According to Business Insider, the boxes have been added to bathrooms in at least 25 markets across the United States. The company is aiming to install them “in all regions where such action has been deemed necessary” by the summer, the outlet reported. Managers will also be able to put in a request to have a box for their store.
The move comes after Starbucks was fined $3,100 by the Oregon Occupational Safety and Health Administration, Business Insider reports. The OSHA opened an investigation in 2018 after two employees were stuck by hypodermic needles at a Eugene, Oregon store.
The boxes provide a safe place to dispose of used needles, and minimize the chance that an employee would be accidentally pricked by a needle while taking out the trash or cleaning the bathroom. If pricked, the employee would need medication to protect against HIV, hepatitis and other viruses that the needle could carry.
“My primary fear when I worked there would be taking out the bathroom garbages,” a former Starbucks employee told Business Insider. “I was terrified that if I went to take the bag out, I would get poked by a needle I didn’t know was there.”
In 2018, a Starbucks employee created an online petition calling for needle-disposal boxes in “high-risk” bathrooms.
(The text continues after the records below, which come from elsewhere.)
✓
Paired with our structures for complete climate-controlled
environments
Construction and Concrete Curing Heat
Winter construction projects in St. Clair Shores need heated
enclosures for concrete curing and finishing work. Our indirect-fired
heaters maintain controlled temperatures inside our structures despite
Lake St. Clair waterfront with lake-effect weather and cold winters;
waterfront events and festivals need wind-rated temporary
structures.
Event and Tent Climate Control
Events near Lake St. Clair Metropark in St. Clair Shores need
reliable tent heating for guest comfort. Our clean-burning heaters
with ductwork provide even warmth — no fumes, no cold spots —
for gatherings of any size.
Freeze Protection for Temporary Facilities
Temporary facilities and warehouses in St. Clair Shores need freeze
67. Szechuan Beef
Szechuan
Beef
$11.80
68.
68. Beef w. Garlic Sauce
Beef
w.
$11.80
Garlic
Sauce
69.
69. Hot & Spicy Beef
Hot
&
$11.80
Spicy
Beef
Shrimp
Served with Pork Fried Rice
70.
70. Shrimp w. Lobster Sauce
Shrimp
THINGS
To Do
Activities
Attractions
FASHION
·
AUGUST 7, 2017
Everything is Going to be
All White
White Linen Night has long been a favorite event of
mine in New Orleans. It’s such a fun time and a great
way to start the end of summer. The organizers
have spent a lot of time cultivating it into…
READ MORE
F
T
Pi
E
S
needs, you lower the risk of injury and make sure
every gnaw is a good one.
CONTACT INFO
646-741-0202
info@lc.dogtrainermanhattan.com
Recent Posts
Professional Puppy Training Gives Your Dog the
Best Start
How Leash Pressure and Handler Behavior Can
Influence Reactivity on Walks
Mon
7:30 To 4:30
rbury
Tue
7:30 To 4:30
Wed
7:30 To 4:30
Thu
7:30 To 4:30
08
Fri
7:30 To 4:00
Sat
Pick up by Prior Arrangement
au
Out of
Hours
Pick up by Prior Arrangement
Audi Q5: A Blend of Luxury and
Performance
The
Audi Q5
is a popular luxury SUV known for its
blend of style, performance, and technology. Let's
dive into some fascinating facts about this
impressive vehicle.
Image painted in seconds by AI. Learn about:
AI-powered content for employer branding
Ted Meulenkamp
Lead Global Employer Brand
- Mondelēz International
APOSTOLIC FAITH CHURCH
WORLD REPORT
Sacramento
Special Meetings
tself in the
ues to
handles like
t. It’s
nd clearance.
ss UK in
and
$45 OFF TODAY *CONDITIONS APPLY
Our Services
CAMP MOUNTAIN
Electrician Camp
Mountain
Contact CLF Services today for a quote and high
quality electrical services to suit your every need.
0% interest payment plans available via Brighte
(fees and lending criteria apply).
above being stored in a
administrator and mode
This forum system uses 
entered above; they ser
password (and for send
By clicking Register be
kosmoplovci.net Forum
As of Tuesday, the petition has over 5,000 signatures.
“Employees risk getting poked, and DO get poked, even when following ‘protocol’ of using gloves and tongs to dispose of used needles left in bathrooms, tampon disposal boxes, and diaper changing stations,” the petition read. “It costs almost two thousand dollars just for one round of after-exposure shots, not including other tests, shots, medications, etc.”
Some employees told Business Insider that the issue had become worse since the company began their open-bathroom policy in 2018, but others disagreed.
“I think the biggest and boldest move that Starbucks leaders can do right now is step aside from the potential political problems behind needle-disposal boxes in restrooms and give it a nationwide launch,” another Starbucks employee told the outlet.